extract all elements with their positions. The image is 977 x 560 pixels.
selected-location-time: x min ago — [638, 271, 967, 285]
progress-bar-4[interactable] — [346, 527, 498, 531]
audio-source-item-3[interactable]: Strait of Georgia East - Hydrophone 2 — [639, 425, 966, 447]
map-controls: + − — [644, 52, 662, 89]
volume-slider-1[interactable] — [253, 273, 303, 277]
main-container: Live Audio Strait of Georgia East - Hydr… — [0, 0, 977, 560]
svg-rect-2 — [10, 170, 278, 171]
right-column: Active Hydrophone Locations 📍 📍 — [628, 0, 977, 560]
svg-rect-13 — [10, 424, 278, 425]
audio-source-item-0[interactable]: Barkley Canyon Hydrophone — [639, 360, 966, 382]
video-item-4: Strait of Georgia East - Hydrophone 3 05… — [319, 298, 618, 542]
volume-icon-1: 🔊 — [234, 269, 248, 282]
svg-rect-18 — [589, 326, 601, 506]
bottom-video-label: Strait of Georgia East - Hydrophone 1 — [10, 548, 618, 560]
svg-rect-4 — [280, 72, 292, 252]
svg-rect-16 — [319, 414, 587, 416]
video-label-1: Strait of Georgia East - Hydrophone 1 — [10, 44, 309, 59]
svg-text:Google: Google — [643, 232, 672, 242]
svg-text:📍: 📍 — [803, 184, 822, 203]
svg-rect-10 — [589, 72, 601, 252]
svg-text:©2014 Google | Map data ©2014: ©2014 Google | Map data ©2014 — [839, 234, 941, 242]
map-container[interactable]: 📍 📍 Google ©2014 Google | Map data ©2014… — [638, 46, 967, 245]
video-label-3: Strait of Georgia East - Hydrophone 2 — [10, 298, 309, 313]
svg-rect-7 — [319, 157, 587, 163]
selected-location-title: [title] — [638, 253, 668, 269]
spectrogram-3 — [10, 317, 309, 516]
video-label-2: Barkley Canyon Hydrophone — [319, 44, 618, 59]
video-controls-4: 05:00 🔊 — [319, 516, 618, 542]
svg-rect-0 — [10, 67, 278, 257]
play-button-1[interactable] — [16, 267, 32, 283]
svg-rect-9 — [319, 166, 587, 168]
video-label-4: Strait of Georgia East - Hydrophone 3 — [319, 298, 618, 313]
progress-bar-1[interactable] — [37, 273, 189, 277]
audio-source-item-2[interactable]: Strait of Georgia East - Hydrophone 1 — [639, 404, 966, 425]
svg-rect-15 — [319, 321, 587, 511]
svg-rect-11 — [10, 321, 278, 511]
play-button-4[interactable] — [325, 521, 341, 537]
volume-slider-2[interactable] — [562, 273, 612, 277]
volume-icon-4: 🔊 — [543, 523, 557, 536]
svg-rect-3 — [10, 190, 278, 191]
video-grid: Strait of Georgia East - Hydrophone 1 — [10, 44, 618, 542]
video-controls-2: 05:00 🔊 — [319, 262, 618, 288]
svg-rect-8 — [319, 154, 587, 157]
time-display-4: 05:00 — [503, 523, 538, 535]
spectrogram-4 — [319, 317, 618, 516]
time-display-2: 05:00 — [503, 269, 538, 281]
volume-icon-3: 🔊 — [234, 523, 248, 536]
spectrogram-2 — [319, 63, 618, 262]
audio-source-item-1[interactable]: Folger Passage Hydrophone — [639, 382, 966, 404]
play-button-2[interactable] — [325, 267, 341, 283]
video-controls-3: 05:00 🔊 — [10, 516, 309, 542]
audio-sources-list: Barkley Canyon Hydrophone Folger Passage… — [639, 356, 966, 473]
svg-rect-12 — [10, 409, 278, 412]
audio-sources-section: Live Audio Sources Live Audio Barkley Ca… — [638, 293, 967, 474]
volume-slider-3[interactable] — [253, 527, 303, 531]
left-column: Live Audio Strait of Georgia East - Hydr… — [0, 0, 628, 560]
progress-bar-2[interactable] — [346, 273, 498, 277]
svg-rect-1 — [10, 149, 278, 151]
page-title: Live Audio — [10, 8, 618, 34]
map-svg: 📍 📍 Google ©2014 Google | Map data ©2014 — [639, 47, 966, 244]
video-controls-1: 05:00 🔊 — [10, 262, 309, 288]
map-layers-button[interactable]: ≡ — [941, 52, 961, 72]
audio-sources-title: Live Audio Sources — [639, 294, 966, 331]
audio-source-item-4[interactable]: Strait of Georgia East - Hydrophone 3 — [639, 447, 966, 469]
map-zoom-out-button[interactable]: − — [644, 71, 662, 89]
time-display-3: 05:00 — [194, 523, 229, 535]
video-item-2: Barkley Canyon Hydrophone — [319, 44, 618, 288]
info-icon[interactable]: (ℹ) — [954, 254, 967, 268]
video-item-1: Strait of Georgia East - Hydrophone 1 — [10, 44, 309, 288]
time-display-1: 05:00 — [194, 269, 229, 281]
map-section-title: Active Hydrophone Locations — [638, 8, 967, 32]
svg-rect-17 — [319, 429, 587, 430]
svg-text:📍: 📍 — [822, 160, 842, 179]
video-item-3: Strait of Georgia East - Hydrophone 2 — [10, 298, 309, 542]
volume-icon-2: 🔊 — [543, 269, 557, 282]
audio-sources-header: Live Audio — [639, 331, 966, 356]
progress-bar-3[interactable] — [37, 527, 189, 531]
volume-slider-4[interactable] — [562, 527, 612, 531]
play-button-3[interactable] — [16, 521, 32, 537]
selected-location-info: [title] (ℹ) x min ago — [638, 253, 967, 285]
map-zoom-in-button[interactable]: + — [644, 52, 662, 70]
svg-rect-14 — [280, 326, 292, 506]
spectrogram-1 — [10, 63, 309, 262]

-----

| TASK |
Reproduce the complete data exactly as presented above.

| ANSWER FOR THE TASK |
extract all elements with their positions. The image is 977 x 560 pixels.
selected-location-time: x min ago — [638, 271, 967, 285]
progress-bar-4[interactable] — [346, 527, 498, 531]
audio-source-item-3[interactable]: Strait of Georgia East - Hydrophone 2 — [639, 425, 966, 447]
map-controls: + − — [644, 52, 662, 89]
volume-slider-1[interactable] — [253, 273, 303, 277]
main-container: Live Audio Strait of Georgia East - Hydr… — [0, 0, 977, 560]
svg-rect-2 — [10, 170, 278, 171]
right-column: Active Hydrophone Locations 📍 📍 — [628, 0, 977, 560]
svg-rect-13 — [10, 424, 278, 425]
audio-source-item-0[interactable]: Barkley Canyon Hydrophone — [639, 360, 966, 382]
video-item-4: Strait of Georgia East - Hydrophone 3 05… — [319, 298, 618, 542]
volume-icon-1: 🔊 — [234, 269, 248, 282]
svg-rect-18 — [589, 326, 601, 506]
bottom-video-label: Strait of Georgia East - Hydrophone 1 — [10, 548, 618, 560]
svg-rect-4 — [280, 72, 292, 252]
svg-rect-16 — [319, 414, 587, 416]
video-label-1: Strait of Georgia East - Hydrophone 1 — [10, 44, 309, 59]
svg-text:Google: Google — [643, 232, 672, 242]
svg-text:📍: 📍 — [803, 184, 822, 203]
svg-rect-10 — [589, 72, 601, 252]
svg-text:©2014 Google | Map data ©2014: ©2014 Google | Map data ©2014 — [839, 234, 941, 242]
map-container[interactable]: 📍 📍 Google ©2014 Google | Map data ©2014… — [638, 46, 967, 245]
video-label-3: Strait of Georgia East - Hydrophone 2 — [10, 298, 309, 313]
svg-rect-7 — [319, 157, 587, 163]
selected-location-title: [title] — [638, 253, 668, 269]
spectrogram-3 — [10, 317, 309, 516]
video-label-2: Barkley Canyon Hydrophone — [319, 44, 618, 59]
video-controls-4: 05:00 🔊 — [319, 516, 618, 542]
svg-rect-0 — [10, 67, 278, 257]
play-button-1[interactable] — [16, 267, 32, 283]
svg-rect-9 — [319, 166, 587, 168]
video-label-4: Strait of Georgia East - Hydrophone 3 — [319, 298, 618, 313]
progress-bar-1[interactable] — [37, 273, 189, 277]
audio-source-item-2[interactable]: Strait of Georgia East - Hydrophone 1 — [639, 404, 966, 425]
svg-rect-15 — [319, 321, 587, 511]
svg-rect-11 — [10, 321, 278, 511]
play-button-4[interactable] — [325, 521, 341, 537]
volume-slider-2[interactable] — [562, 273, 612, 277]
volume-icon-4: 🔊 — [543, 523, 557, 536]
svg-rect-3 — [10, 190, 278, 191]
video-grid: Strait of Georgia East - Hydrophone 1 — [10, 44, 618, 542]
video-controls-2: 05:00 🔊 — [319, 262, 618, 288]
svg-rect-8 — [319, 154, 587, 157]
time-display-4: 05:00 — [503, 523, 538, 535]
spectrogram-4 — [319, 317, 618, 516]
time-display-2: 05:00 — [503, 269, 538, 281]
volume-icon-3: 🔊 — [234, 523, 248, 536]
spectrogram-2 — [319, 63, 618, 262]
audio-source-item-1[interactable]: Folger Passage Hydrophone — [639, 382, 966, 404]
play-button-2[interactable] — [325, 267, 341, 283]
video-controls-3: 05:00 🔊 — [10, 516, 309, 542]
audio-sources-list: Barkley Canyon Hydrophone Folger Passage… — [639, 356, 966, 473]
svg-rect-12 — [10, 409, 278, 412]
audio-sources-section: Live Audio Sources Live Audio Barkley Ca… — [638, 293, 967, 474]
volume-slider-3[interactable] — [253, 527, 303, 531]
left-column: Live Audio Strait of Georgia East - Hydr… — [0, 0, 628, 560]
progress-bar-2[interactable] — [346, 273, 498, 277]
svg-rect-1 — [10, 149, 278, 151]
page-title: Live Audio — [10, 8, 618, 34]
map-svg: 📍 📍 Google ©2014 Google | Map data ©2014 — [639, 47, 966, 244]
video-controls-1: 05:00 🔊 — [10, 262, 309, 288]
map-layers-button[interactable]: ≡ — [941, 52, 961, 72]
audio-sources-title: Live Audio Sources — [639, 294, 966, 331]
audio-source-item-4[interactable]: Strait of Georgia East - Hydrophone 3 — [639, 447, 966, 469]
map-zoom-out-button[interactable]: − — [644, 71, 662, 89]
time-display-3: 05:00 — [194, 523, 229, 535]
video-item-2: Barkley Canyon Hydrophone — [319, 44, 618, 288]
info-icon[interactable]: (ℹ) — [954, 254, 967, 268]
video-item-1: Strait of Georgia East - Hydrophone 1 — [10, 44, 309, 288]
time-display-1: 05:00 — [194, 269, 229, 281]
map-section-title: Active Hydrophone Locations — [638, 8, 967, 32]
svg-rect-17 — [319, 429, 587, 430]
svg-text:📍: 📍 — [822, 160, 842, 179]
video-item-3: Strait of Georgia East - Hydrophone 2 — [10, 298, 309, 542]
volume-icon-2: 🔊 — [543, 269, 557, 282]
audio-sources-header: Live Audio — [639, 331, 966, 356]
progress-bar-3[interactable] — [37, 527, 189, 531]
volume-slider-4[interactable] — [562, 527, 612, 531]
play-button-3[interactable] — [16, 521, 32, 537]
selected-location-info: [title] (ℹ) x min ago — [638, 253, 967, 285]
map-zoom-in-button[interactable]: + — [644, 52, 662, 70]
svg-rect-14 — [280, 326, 292, 506]
spectrogram-1 — [10, 63, 309, 262]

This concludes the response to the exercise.